Records supplied —
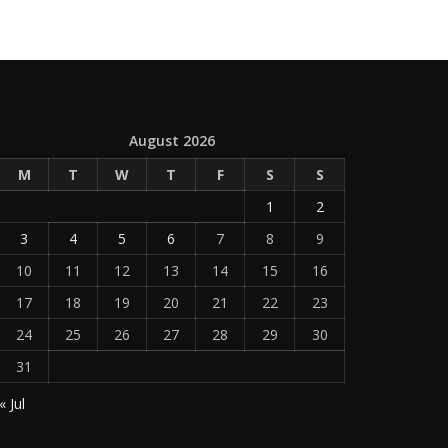
August 2026
M
T
W
T
F
S
S
1
2
3
4
5
6
7
8
9
10
11
12
13
14
15
16
17
18
19
20
21
22
23
24
25
26
27
28
29
30
31
« Jul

What is expected —
Transcribe all of the records exactly, without reproducing their pictures.

Response —
August 2026
M
T
W
T
F
S
S
1
2
3
4
5
6
7
8
9
10
11
12
13
14
15
16
17
18
19
20
21
22
23
24
25
26
27
28
29
30
31
« Jul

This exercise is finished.